**Exercise instructions**. Determine the number of lines in the data below that contain the string "ніжки", and respond with that number alone.

**The input**.
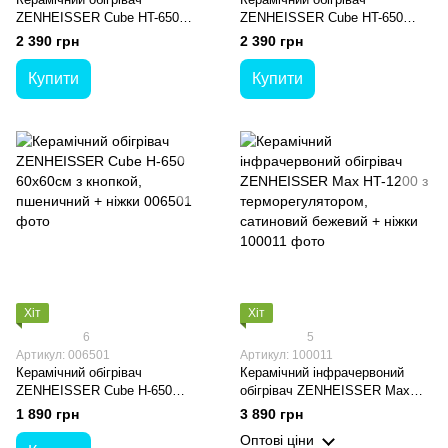
ZENHEISSER Cube HT-650
ZENHEISSER Cube HT-650
60х60см з терморегулятором,
60х60см з терморегулятором,
2 390 грн
2 390 грн
пшеничний + ніжки
бежевий полірований мармур +
ніжки
Купити
Купити
Хіт
Хіт
6
5
Артикул: 006501
Артикул: 100011
Керамічний обігрівач
Керамічний інфрачервоний
ZENHEISSER Cube H-650
обігрівач ZENHEISSER Max
60х60см з кнопкой, пшеничний
HT-1200 з терморегулятором,
1 890 грн
3 890 грн
+ ніжки
сатиновий бежевий + ніжки
Оптові ціни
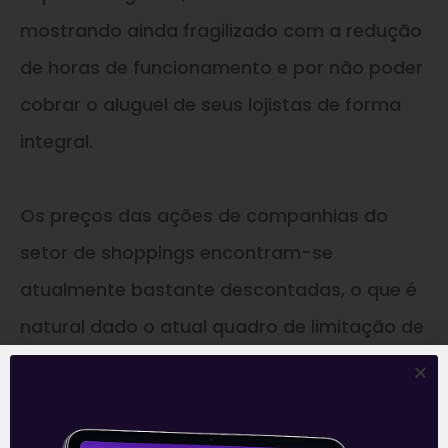
mostrando ainda fragilizado com a redução
de horas de funcionamento e por não poder
cobrar o aluguel de seus lojistas de forma
integral.
Os preços das ações de companhias do
setor de shoppings encontram-se
atualmente bastante descontadas, o que é
natural dado o atual quadro de limitação de
funcionamento do setor desde o último ano.
Em um cenário de avanço de vacinações e
previsão de chegada de maior leva de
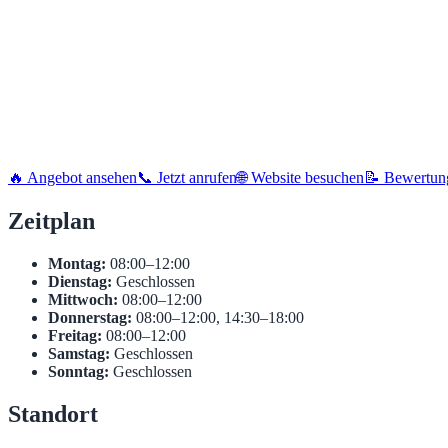
🔥 Angebot ansehen
📞 Jetzt anrufen
🌐 Website besuchen
📝 Bewertun
Zeitplan
Montag:
08:00–12:00
Dienstag:
Geschlossen
Mittwoch:
08:00–12:00
Donnerstag:
08:00–12:00, 14:30–18:00
Freitag:
08:00–12:00
Samstag:
Geschlossen
Sonntag:
Geschlossen
Standort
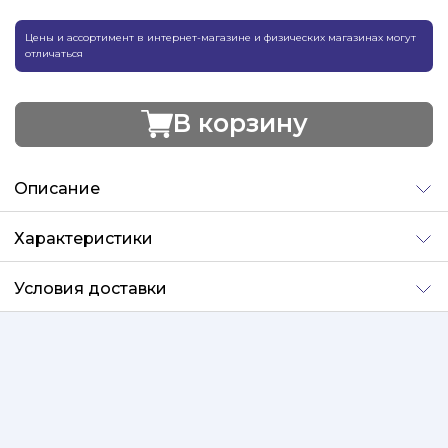
Цены и ассортимент в интернет-магазине и физических магазинах могут
отличаться
В корзину
Добавлено
Описание
Характеристики
Условия доставки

**Task output**. 4